▶ _Problem to solve_
Take from the records below each line that holds "масло".

[Stored data]
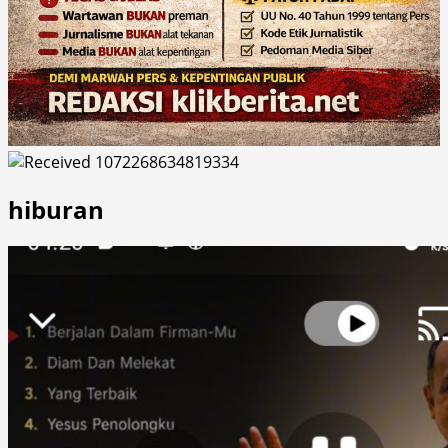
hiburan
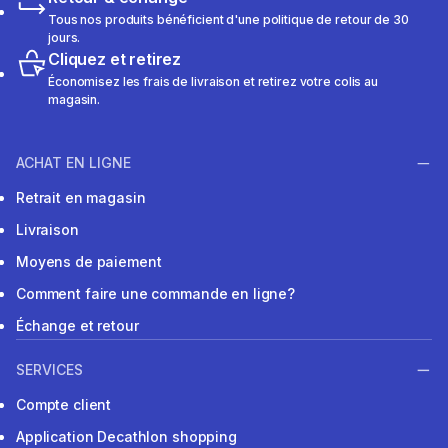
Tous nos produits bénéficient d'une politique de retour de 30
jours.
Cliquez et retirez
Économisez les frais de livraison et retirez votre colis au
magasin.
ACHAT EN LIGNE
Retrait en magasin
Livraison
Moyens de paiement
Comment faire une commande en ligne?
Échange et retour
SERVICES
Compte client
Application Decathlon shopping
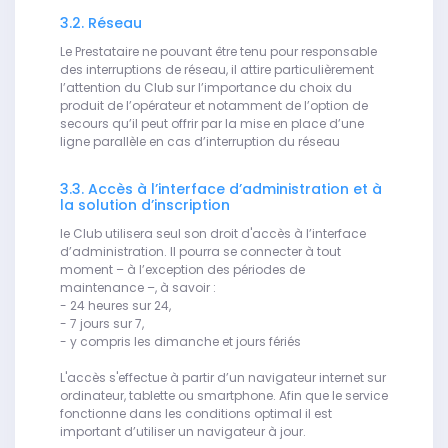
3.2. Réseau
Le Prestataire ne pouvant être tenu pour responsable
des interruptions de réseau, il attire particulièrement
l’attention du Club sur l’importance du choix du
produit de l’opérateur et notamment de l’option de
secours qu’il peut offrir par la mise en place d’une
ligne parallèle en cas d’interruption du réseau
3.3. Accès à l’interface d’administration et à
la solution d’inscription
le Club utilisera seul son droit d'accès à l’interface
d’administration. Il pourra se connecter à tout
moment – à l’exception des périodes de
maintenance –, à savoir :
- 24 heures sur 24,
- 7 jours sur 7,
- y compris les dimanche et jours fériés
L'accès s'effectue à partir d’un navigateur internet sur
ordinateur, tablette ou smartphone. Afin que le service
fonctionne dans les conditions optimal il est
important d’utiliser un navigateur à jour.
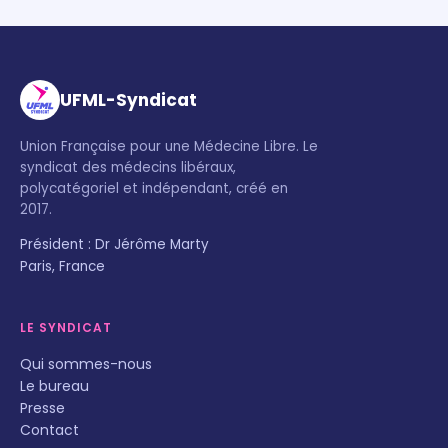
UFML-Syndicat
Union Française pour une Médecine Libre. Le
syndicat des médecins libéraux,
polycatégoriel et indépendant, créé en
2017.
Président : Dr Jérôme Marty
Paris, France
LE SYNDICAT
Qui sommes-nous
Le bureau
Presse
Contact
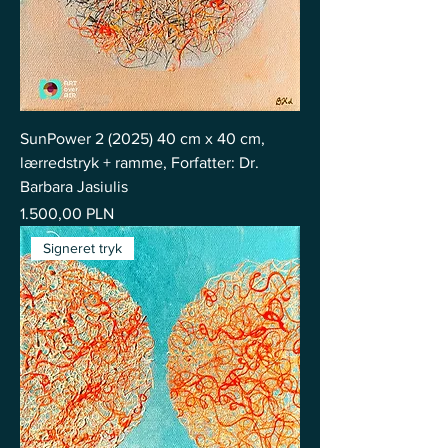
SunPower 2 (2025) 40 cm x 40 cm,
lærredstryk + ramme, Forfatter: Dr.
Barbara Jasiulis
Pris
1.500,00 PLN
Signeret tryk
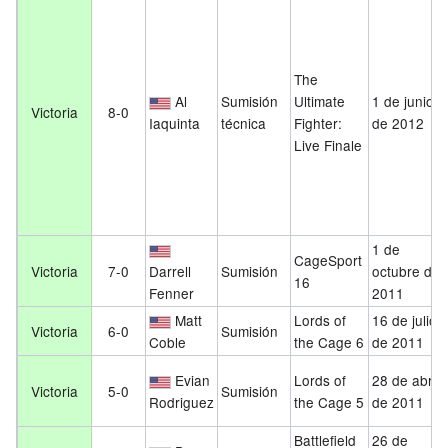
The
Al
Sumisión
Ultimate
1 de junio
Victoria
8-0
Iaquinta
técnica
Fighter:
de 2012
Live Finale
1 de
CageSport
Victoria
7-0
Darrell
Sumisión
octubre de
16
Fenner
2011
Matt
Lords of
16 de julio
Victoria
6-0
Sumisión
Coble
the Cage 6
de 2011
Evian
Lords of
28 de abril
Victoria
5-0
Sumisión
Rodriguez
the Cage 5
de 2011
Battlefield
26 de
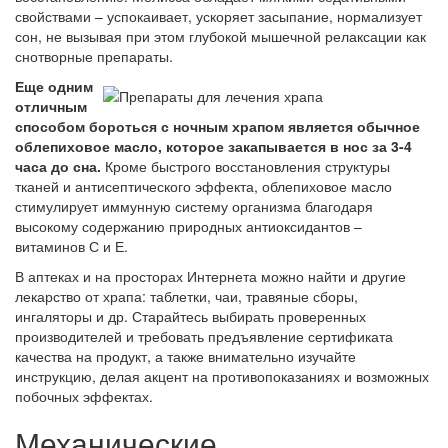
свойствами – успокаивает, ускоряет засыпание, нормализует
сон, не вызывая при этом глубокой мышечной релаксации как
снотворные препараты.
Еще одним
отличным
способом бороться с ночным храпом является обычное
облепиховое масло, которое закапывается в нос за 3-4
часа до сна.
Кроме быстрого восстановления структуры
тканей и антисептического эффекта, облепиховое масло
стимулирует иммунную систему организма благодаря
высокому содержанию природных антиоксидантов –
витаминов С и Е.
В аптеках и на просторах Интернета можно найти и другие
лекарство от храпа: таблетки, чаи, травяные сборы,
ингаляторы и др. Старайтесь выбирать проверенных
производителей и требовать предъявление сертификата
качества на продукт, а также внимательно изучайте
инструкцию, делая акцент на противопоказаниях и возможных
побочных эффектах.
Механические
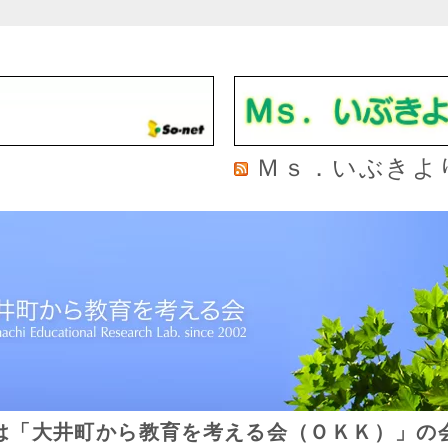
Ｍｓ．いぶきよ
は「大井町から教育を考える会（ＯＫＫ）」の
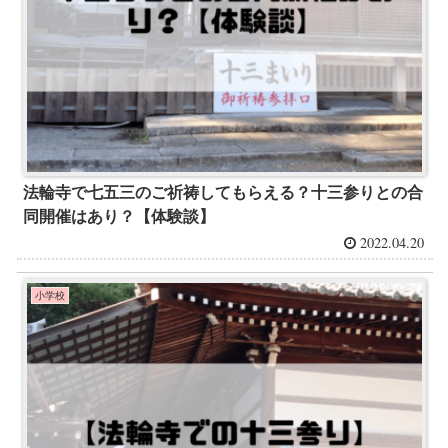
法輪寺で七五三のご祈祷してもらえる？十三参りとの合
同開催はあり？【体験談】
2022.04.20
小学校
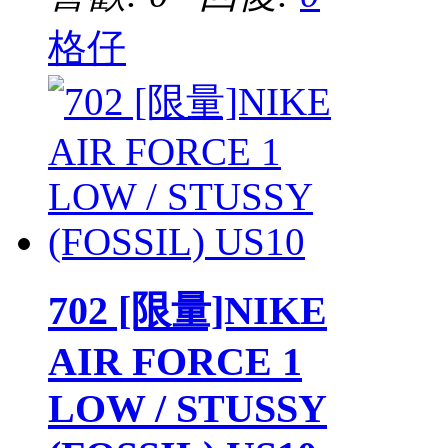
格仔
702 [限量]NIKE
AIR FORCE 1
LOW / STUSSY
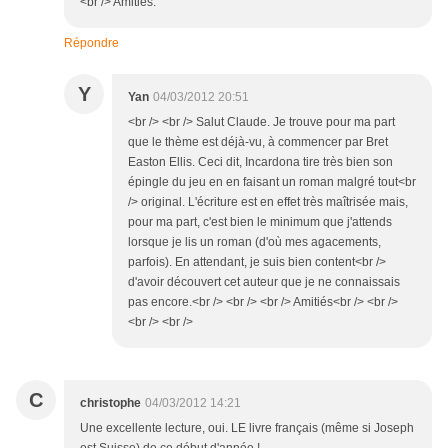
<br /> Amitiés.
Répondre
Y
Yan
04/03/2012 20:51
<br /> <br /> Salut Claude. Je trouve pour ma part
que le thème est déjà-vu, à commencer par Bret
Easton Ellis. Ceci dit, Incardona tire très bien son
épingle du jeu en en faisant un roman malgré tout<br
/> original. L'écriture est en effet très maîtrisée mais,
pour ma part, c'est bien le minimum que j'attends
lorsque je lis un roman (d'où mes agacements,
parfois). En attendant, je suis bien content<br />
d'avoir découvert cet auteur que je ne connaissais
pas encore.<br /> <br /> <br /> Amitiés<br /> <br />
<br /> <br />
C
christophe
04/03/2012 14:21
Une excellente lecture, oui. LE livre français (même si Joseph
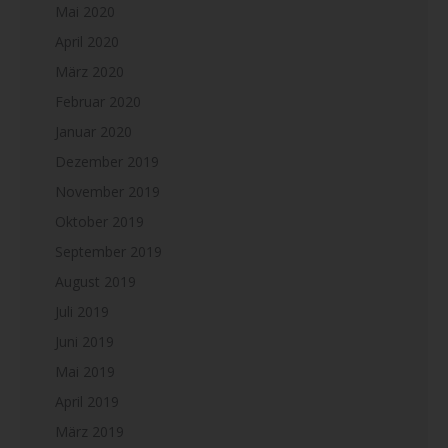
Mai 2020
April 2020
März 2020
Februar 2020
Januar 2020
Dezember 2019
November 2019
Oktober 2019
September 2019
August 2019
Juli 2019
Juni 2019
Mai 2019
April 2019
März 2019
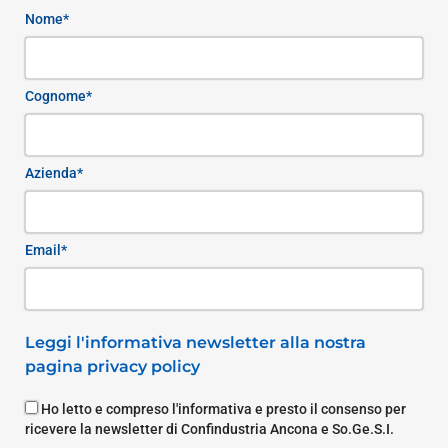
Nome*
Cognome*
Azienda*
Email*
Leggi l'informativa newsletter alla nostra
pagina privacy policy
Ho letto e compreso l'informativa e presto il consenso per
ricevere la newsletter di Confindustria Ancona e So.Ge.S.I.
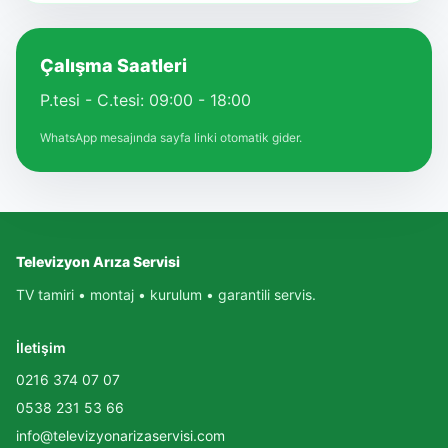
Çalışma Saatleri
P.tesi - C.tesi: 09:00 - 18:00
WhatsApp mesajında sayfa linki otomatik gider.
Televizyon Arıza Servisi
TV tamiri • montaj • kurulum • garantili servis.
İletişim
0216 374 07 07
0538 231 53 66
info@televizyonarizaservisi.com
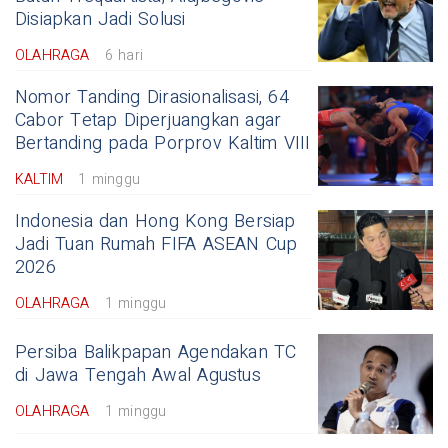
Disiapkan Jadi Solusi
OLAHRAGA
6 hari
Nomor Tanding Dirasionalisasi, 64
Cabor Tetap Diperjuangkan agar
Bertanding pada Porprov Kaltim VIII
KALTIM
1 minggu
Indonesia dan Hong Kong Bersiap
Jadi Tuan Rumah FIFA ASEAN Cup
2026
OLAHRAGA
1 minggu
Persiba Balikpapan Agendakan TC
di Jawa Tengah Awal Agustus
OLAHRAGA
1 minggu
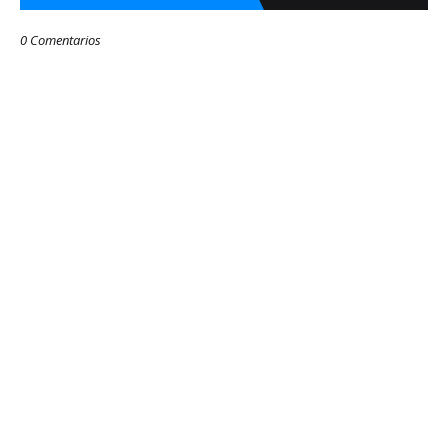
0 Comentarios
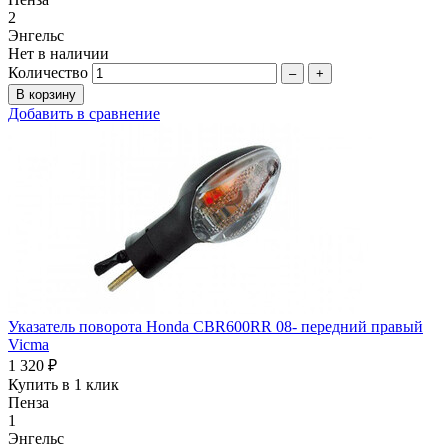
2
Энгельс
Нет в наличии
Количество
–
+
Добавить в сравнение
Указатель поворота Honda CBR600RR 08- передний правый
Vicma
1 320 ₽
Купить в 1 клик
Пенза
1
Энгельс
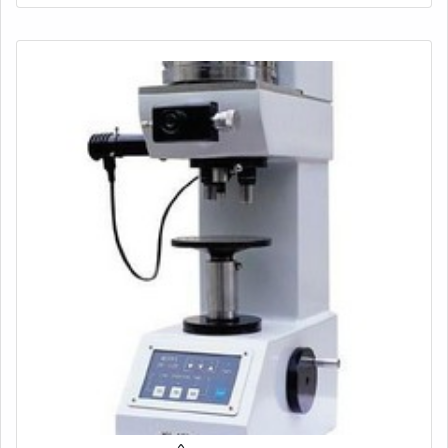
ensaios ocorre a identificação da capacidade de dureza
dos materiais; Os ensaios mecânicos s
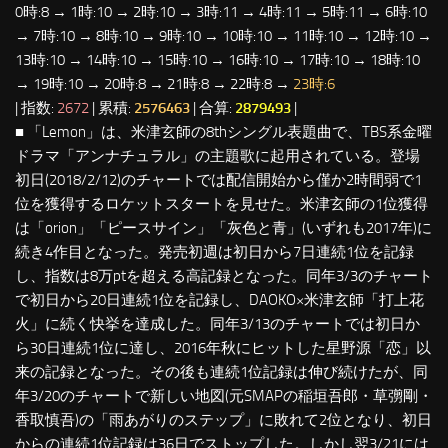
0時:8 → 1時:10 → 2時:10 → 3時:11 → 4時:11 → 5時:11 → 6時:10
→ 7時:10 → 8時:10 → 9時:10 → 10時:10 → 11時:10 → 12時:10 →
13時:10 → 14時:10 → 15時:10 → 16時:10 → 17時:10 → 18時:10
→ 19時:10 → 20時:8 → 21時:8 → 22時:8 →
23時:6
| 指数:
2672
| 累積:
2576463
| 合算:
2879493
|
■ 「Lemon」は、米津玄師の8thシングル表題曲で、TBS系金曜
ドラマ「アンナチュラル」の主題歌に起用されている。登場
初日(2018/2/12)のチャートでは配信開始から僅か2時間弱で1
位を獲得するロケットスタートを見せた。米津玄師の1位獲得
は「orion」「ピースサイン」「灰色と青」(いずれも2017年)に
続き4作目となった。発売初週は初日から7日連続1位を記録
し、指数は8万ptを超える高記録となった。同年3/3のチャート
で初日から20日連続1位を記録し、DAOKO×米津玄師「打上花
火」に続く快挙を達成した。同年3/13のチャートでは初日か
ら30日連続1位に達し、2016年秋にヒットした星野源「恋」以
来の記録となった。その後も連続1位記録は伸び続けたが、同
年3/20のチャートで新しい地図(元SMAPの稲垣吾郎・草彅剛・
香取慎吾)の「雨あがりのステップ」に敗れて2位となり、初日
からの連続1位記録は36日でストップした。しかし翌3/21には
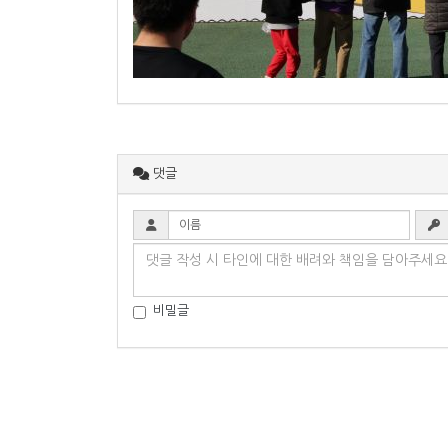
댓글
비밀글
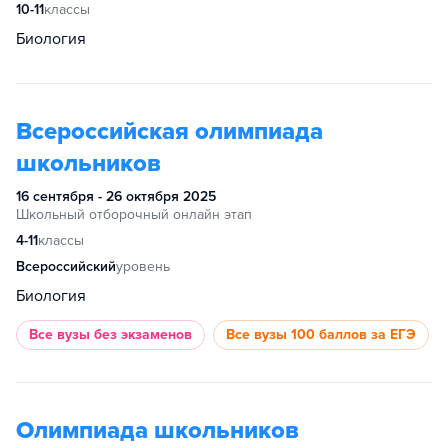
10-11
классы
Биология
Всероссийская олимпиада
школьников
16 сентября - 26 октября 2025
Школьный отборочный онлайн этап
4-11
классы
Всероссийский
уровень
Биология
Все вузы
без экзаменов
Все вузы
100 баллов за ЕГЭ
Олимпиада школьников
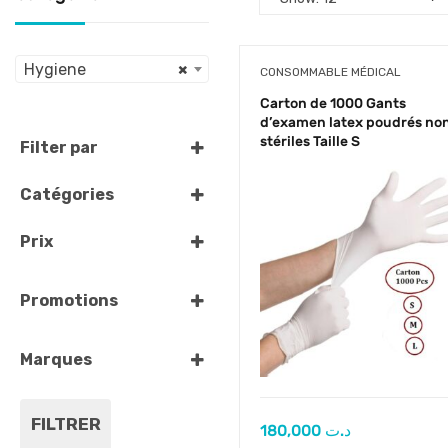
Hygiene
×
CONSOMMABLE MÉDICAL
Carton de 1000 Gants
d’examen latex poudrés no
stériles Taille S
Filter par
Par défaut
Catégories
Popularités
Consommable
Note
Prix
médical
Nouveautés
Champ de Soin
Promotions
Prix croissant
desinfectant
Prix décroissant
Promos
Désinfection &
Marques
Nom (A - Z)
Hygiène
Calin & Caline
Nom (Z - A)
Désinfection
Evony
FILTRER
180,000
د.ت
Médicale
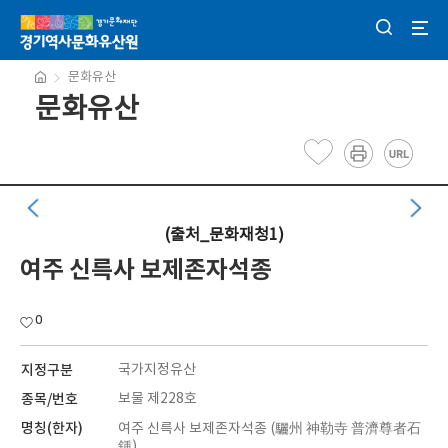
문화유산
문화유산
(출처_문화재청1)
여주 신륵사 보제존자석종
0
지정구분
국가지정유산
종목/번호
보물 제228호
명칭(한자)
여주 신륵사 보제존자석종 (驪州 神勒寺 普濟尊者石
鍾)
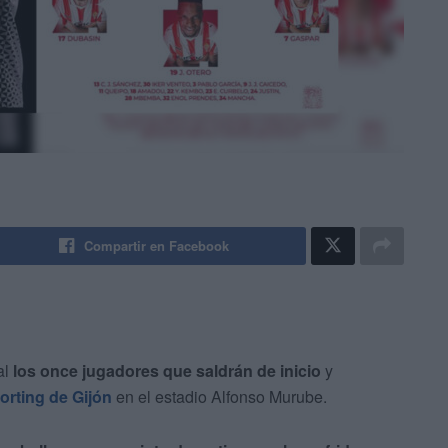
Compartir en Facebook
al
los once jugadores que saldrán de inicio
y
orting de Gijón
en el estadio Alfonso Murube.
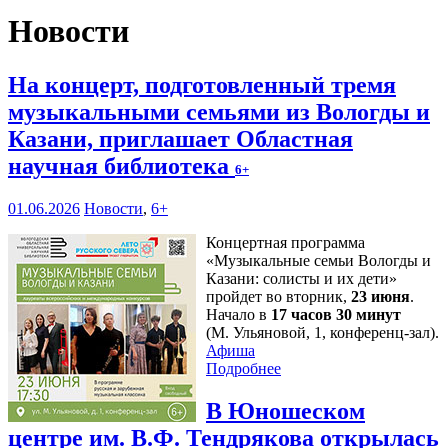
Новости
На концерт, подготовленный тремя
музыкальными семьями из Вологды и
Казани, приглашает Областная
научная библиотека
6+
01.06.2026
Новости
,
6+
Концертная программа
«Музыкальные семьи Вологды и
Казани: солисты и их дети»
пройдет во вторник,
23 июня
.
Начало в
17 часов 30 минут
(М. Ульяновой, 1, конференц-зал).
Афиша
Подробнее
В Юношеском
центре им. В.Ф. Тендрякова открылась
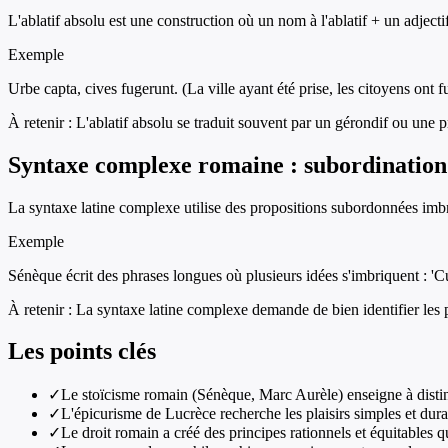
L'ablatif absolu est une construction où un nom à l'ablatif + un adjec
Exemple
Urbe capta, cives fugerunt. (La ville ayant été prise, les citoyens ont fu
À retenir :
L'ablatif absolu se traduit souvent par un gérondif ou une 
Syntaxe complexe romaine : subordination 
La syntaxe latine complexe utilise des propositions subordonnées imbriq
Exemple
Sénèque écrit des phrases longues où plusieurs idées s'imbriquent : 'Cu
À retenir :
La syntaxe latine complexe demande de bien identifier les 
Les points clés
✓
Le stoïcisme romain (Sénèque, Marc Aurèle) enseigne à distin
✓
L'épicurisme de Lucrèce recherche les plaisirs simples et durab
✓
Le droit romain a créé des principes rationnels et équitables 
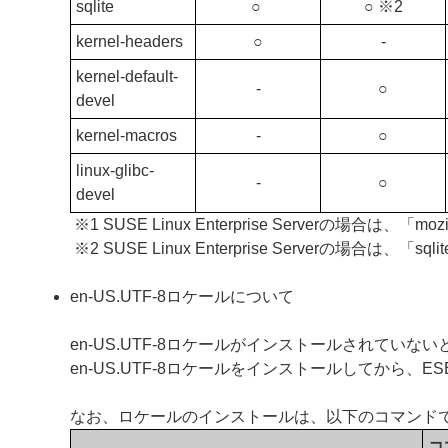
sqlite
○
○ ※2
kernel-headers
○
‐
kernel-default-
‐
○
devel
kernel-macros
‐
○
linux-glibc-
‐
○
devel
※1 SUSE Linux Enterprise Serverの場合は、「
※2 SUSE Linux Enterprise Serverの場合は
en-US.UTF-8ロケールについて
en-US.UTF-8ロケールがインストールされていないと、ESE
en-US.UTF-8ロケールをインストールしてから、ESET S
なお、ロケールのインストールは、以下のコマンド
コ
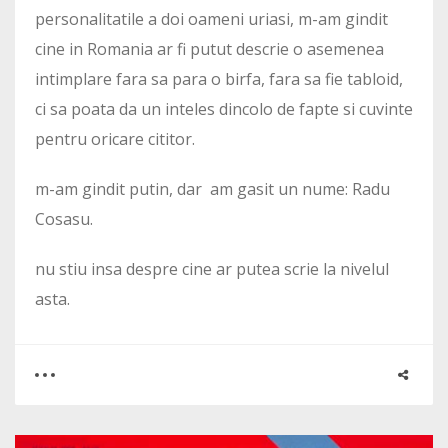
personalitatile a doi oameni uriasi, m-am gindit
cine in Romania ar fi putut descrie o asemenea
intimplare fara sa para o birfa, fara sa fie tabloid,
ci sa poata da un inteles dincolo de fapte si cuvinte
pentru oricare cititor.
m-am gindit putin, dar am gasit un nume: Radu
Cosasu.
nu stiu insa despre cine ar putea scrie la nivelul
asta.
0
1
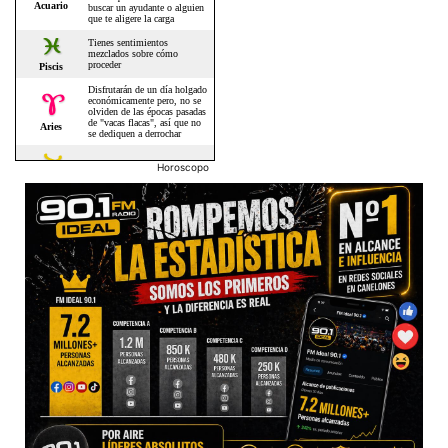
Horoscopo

▶ _Result of this task_
облепиховое масло, которое закапывается в нос за 3-4
тканей и антисептического эффекта, облепиховое масло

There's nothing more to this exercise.